The land degradation has also been rampant of late because we have not been able to check it. The ignorant farmers driven by their want for money employ non-environment friendly techniques leading to fatal consequences over our environment. For instance rice cultivation in the water scarce areas of Punjab and Haryana has rapidly brought the level of water table down and the land desertification has been at alarmingly high levels. There has been a mismatch of the climatic conditions and the crops being grown by the farmers. This indicates that the cornerstone of our economy itself is not environment friendly.

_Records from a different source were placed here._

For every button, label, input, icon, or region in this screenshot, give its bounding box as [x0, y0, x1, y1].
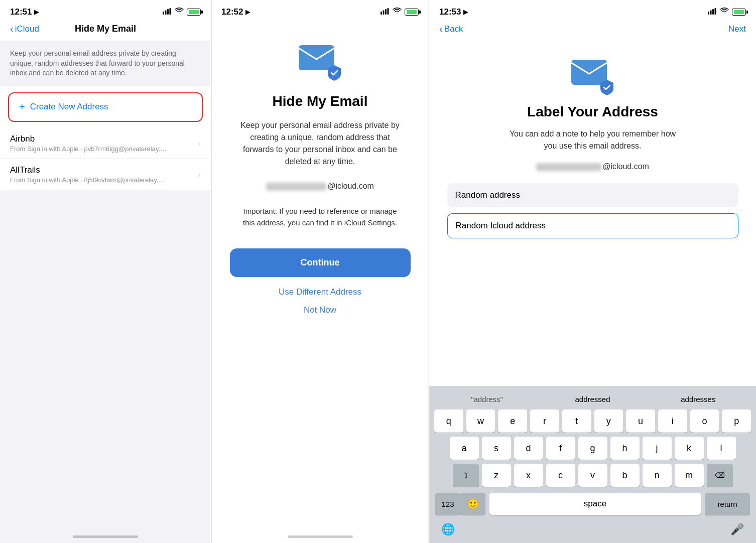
key-y[interactable]: y — [594, 410, 623, 433]
screen3-email: @icloud.com — [536, 162, 649, 171]
globe-key[interactable]: 🌐 — [441, 523, 455, 536]
svg-rect-10 — [710, 11, 712, 15]
screen3-body: You can add a note to help you remember … — [502, 128, 683, 152]
description-text-1: Keep your personal email address private… — [0, 41, 211, 86]
wifi-icon-2 — [393, 8, 402, 17]
key-w[interactable]: w — [466, 410, 495, 433]
key-m[interactable]: m — [675, 464, 704, 487]
email-blur-3 — [536, 163, 601, 171]
shift-key[interactable]: ⇧ — [453, 464, 479, 487]
svg-rect-2 — [167, 9, 169, 15]
key-v[interactable]: v — [578, 464, 607, 487]
nav-bar-3: ‹ Back Next — [429, 21, 756, 41]
back-button-3[interactable]: ‹ Back — [439, 23, 463, 35]
battery-icon-2 — [405, 9, 419, 16]
svg-rect-7 — [388, 8, 389, 15]
wifi-icon-3 — [720, 8, 729, 17]
label-field-2[interactable] — [447, 213, 738, 238]
key-r[interactable]: r — [530, 410, 559, 433]
page-title-1: Hide My Email — [75, 24, 136, 34]
keyboard-bottom-row: 123 🙂 space return — [431, 491, 754, 523]
battery-icon — [187, 9, 201, 16]
status-icons-1 — [163, 8, 201, 17]
location-icon: ▶ — [34, 9, 39, 16]
chevron-right-icon: › — [198, 139, 201, 148]
svg-rect-12 — [715, 8, 716, 15]
keyboard-extra-row: 🌐 🎤 — [431, 523, 754, 541]
key-a[interactable]: a — [450, 437, 479, 460]
phone-screen-2: 12:52 ▶ Hide My — [211, 0, 429, 543]
svg-rect-5 — [383, 11, 385, 15]
list-item-alltrails[interactable]: AllTrails From Sign in with Apple · 8j5t… — [0, 159, 211, 190]
number-key[interactable]: 123 — [435, 493, 460, 515]
chevron-left-icon-3: ‹ — [439, 23, 443, 35]
keyboard: "address" addressed addresses q w e r t … — [429, 386, 756, 543]
status-icons-2 — [381, 8, 419, 17]
key-b[interactable]: b — [610, 464, 640, 487]
status-bar-2: 12:52 ▶ — [211, 0, 429, 21]
keyboard-suggestions: "address" addressed addresses — [431, 390, 754, 410]
key-k[interactable]: k — [675, 437, 704, 460]
screen3-content: Label Your Address You can add a note to… — [429, 41, 756, 386]
suggestion-address-quoted[interactable]: "address" — [435, 393, 539, 405]
space-key[interactable]: space — [489, 493, 701, 515]
key-z[interactable]: z — [482, 464, 511, 487]
background-area — [0, 190, 211, 543]
emoji-key[interactable]: 🙂 — [460, 493, 485, 515]
use-different-address-link[interactable]: Use Different Address — [279, 287, 361, 297]
back-icloud-button[interactable]: ‹ iCloud — [10, 23, 39, 35]
key-x[interactable]: x — [514, 464, 543, 487]
key-i[interactable]: i — [658, 410, 687, 433]
email-list: Airbnb From Sign in with Apple · pvb7rm6… — [0, 128, 211, 190]
key-c[interactable]: c — [546, 464, 575, 487]
key-h[interactable]: h — [610, 437, 640, 460]
key-u[interactable]: u — [626, 410, 655, 433]
hide-my-email-icon — [298, 41, 343, 81]
suggestion-addressed[interactable]: addressed — [541, 393, 644, 405]
next-button[interactable]: Next — [728, 24, 746, 34]
chevron-right-icon-2: › — [198, 170, 201, 179]
svg-rect-9 — [708, 12, 709, 15]
hide-my-email-icon-3 — [570, 56, 615, 96]
svg-rect-6 — [385, 9, 387, 15]
screen2-important: Important: If you need to reference or m… — [237, 206, 403, 228]
label-field-1[interactable] — [447, 183, 738, 207]
backspace-key[interactable]: ⌫ — [707, 464, 733, 487]
svg-rect-3 — [170, 8, 171, 15]
plus-icon: + — [19, 101, 25, 113]
phone-screen-1: 12:51 ▶ ‹ iCloud Hide My Email Keep your… — [0, 0, 211, 543]
not-now-link[interactable]: Not Now — [304, 305, 336, 315]
return-key[interactable]: return — [705, 493, 750, 515]
key-o[interactable]: o — [690, 410, 719, 433]
nav-bar-1: ‹ iCloud Hide My Email — [0, 21, 211, 41]
key-l[interactable]: l — [707, 437, 736, 460]
key-n[interactable]: n — [643, 464, 672, 487]
keyboard-row-3: ⇧ z x c v b n m ⌫ — [431, 464, 754, 487]
create-new-address-button[interactable]: + Create New Address — [8, 92, 203, 122]
location-icon-2: ▶ — [245, 9, 250, 16]
battery-icon-3 — [732, 9, 746, 16]
key-s[interactable]: s — [482, 437, 511, 460]
list-item-airbnb[interactable]: Airbnb From Sign in with Apple · pvb7rm6… — [0, 128, 211, 159]
screen3-title: Label Your Address — [527, 104, 658, 120]
key-g[interactable]: g — [578, 437, 607, 460]
key-e[interactable]: e — [498, 410, 527, 433]
svg-rect-11 — [712, 9, 714, 15]
key-f[interactable]: f — [546, 437, 575, 460]
status-time-3: 12:53 ▶ — [439, 7, 468, 17]
status-icons-3 — [708, 8, 746, 17]
microphone-key[interactable]: 🎤 — [730, 523, 744, 536]
suggestion-addresses[interactable]: addresses — [647, 393, 750, 405]
svg-rect-0 — [163, 12, 164, 15]
svg-rect-4 — [381, 12, 382, 15]
continue-button[interactable]: Continue — [230, 248, 411, 277]
signal-icon-3 — [708, 8, 717, 17]
phone-screen-3: 12:53 ▶ ‹ Back Next — [429, 0, 756, 543]
status-bar-1: 12:51 ▶ — [0, 0, 211, 21]
key-t[interactable]: t — [562, 410, 591, 433]
keyboard-row-1: q w e r t y u i o p — [431, 410, 754, 433]
key-q[interactable]: q — [434, 410, 463, 433]
key-p[interactable]: p — [722, 410, 751, 433]
key-j[interactable]: j — [643, 437, 672, 460]
key-d[interactable]: d — [514, 437, 543, 460]
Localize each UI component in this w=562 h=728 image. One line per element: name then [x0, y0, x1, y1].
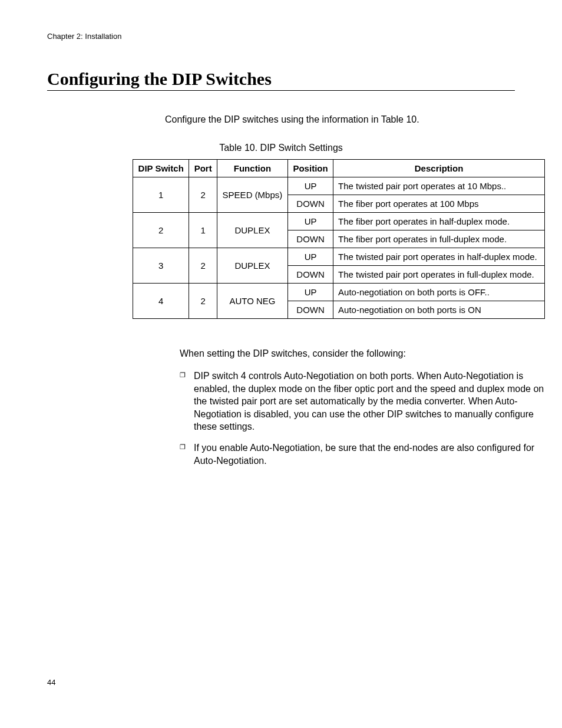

Another problem that stems from poverty is the ever increasing urbanisation. Driven by a need to earn money the rural population is running towards urban installations and thereby creating a huge pressure on the urban infrastructures. The ever increasing population leads to problem of increasing waste productions that may not recycled and may in turn pose a threat to the environment. One such instance of increasing urbanisation taking its toll on the environment was Bhalswa horseshoe lake or Bhalswa jheel is a lake in northwest Delhi, India. It was originally shaped like a horseshoe however over the years half of the horseshoe was used as a landfill area, and now a low income housing colony, an extension of the nearby town of Bhalswa Jahangir Pur has been built on it, destroying the once excellent wetland ecosystem and wildlife habitat of the region which once played host to scores of local and migratory wildlife species, especially waterbirds, including waterfowl, storks and cranes.
Our industrialisation too has occurred around the urban centres and there have been frequent instances of pollution and emissions from the plants. In March 2009, the issue of Uranium poisoning in Punjab came into light, caused by fly ash ponds of thermal power stations, which reportedly lead to severe birth defects in children in the Faridkot and Bhatinda districts of Punjab. This holds a testimony to our technological shortcomings.
When it comes to overall emissions we rank after CHINA and US but our per capita emissions are very low and it somehow appears to the international world that we are hiding under the garb of a large population to avoid any commitments for binding emission targets at the international forums. The rationale that is put in says that a substantial chunk of our emissions come from those who are not poor and hence India should commit for a binding reduction in emissions.
To conclude we can safely imagine that poverty coming across our emissions target and has posed problems that need innovative solutions as it is a complex and a multi-dimensional problem. The conventional solutions have failed to deliver the needed goods and something extra ordinary needs to be pulled out of the closet. Poverty has not only been hampering our development but also the sustainable development which is the urgent need of the hour. For this the government needs to take a plunge into the problem and come out with answers to solve this puzzle which is defying solutions for itself.
“The test of our progress is not whether we add more to the abundance of those who have much; it is whether we provide enough for those who have too little.”